Magnetoencephalographic gamma power reduction in patients with schizophrenia during resting condition.
MedLine Citation:
PMID:  19288463     Owner:  NLM     Status:  MEDLINE    
OBJECTIVE: The "default network" represents a baseline condition of brain function and is of interest in schizophrenia research because its component brain regions are believed to be aberrant in the disorder. We hypothesized that magnetoencephalographic (MEG) source localization analysis would reveal abnormal resting activity within particular frequency bands in schizophrenia.

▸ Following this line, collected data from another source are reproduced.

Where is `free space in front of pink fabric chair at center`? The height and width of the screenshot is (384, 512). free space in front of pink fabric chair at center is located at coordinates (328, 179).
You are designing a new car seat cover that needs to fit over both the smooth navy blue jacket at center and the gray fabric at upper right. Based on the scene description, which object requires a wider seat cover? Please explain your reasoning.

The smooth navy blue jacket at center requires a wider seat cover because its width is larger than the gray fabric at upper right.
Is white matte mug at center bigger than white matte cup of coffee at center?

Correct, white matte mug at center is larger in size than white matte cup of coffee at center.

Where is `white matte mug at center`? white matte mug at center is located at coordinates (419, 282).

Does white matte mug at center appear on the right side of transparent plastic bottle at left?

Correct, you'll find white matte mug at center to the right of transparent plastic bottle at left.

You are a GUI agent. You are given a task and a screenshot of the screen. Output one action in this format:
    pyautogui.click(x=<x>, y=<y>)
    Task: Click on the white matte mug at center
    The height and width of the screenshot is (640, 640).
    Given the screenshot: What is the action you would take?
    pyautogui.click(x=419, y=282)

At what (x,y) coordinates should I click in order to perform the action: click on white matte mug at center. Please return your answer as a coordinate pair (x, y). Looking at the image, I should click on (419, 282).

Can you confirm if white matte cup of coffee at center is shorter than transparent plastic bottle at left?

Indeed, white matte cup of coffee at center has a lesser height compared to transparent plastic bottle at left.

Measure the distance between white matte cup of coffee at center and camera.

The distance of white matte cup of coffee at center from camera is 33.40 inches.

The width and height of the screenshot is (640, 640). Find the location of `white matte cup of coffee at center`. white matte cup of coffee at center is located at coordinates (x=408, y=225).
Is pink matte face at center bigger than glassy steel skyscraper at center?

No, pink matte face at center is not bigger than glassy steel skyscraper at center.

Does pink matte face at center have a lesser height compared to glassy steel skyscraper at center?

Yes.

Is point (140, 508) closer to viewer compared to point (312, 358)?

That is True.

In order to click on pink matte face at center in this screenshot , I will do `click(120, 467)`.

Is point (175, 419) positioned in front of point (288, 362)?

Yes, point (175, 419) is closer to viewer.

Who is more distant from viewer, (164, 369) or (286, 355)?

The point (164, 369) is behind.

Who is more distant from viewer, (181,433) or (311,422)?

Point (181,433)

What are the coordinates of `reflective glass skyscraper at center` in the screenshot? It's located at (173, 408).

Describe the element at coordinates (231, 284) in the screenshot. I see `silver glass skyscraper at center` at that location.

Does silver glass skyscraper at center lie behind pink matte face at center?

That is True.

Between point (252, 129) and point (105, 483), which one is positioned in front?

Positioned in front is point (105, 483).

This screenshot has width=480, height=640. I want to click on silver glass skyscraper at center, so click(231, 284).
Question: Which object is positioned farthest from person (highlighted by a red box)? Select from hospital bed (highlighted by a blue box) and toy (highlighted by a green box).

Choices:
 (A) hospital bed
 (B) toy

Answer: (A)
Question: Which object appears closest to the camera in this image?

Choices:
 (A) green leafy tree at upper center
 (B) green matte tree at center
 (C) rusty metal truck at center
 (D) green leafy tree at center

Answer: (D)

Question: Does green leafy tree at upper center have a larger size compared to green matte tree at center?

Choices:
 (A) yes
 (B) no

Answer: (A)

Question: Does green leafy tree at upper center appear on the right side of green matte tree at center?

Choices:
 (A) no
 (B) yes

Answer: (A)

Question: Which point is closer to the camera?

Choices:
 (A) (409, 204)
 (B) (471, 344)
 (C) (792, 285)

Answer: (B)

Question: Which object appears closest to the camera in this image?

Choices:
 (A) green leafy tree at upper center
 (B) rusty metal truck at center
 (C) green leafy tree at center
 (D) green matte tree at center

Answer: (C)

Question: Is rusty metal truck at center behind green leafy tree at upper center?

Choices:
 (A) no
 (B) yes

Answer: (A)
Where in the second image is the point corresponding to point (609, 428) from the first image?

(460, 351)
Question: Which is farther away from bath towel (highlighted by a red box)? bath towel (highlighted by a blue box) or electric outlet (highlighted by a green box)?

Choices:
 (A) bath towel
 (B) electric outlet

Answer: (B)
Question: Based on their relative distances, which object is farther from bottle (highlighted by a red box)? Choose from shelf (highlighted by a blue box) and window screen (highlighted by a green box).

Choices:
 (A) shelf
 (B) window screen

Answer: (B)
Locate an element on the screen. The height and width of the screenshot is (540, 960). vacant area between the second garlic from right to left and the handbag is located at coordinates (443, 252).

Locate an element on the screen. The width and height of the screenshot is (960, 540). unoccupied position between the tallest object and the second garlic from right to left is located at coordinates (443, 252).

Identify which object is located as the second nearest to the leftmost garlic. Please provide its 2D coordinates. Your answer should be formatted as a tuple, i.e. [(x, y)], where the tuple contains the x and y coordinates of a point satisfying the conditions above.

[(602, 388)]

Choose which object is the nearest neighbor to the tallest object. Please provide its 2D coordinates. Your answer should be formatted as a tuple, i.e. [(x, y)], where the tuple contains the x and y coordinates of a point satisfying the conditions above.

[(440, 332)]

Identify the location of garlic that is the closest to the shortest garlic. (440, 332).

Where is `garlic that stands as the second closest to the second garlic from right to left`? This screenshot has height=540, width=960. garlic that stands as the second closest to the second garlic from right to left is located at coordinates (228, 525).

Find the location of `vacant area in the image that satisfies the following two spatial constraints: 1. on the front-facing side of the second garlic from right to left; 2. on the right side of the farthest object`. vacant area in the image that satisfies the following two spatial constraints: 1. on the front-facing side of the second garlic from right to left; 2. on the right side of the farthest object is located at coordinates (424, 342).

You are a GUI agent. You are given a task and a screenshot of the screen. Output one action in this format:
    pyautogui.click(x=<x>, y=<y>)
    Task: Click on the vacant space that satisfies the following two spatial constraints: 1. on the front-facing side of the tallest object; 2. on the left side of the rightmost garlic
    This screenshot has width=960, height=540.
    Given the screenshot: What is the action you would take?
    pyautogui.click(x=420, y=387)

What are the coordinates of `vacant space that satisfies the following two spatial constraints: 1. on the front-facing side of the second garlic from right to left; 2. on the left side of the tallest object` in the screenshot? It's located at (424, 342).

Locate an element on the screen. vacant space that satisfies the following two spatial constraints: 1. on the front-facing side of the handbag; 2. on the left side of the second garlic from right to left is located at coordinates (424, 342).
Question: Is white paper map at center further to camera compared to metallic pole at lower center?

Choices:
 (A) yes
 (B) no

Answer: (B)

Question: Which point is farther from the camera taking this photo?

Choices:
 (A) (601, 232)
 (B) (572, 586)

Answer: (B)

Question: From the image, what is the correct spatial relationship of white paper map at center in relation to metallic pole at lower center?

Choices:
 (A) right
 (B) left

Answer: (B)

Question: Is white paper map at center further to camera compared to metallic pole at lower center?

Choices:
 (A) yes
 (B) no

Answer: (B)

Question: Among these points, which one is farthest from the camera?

EXPERIMENTAL DESIGN: Eyes-closed resting state MEG signals were collected for two comparison groups. Patients with schizophrenia (N = 38) were age-gender matched with healthy control subjects (N = 38), and with a group of unmedicated unaffected siblings of patients with schizophrenia (N = 38). To localize 3D-brain regional differences, synthetic aperture magnetometry was calculated across established frequency bands as follows: delta (0.9-4 Hz), theta (4-8 Hz), alpha (8-14 Hz), beta (14-30 Hz), gamma (30-80 Hz), and super-gamma (80-150 Hz). PRINCIPLE OBSERVATIONS: Patients with schizophrenia showed significantly reduced activation in the gamma frequency band in the posterior region of the medial parietal cortex. As a group, unaffected siblings of schizophrenia patients also showed significantly reduced activation in the gamma bandwidth across similar brain regions. Moreover, using the significant region for the patients and examining the gamma band power gave an odds ratio of 6:1 for reductions of two standard deviations from the mean. This suggests that the measure might be the basis of an intermediate phenotype.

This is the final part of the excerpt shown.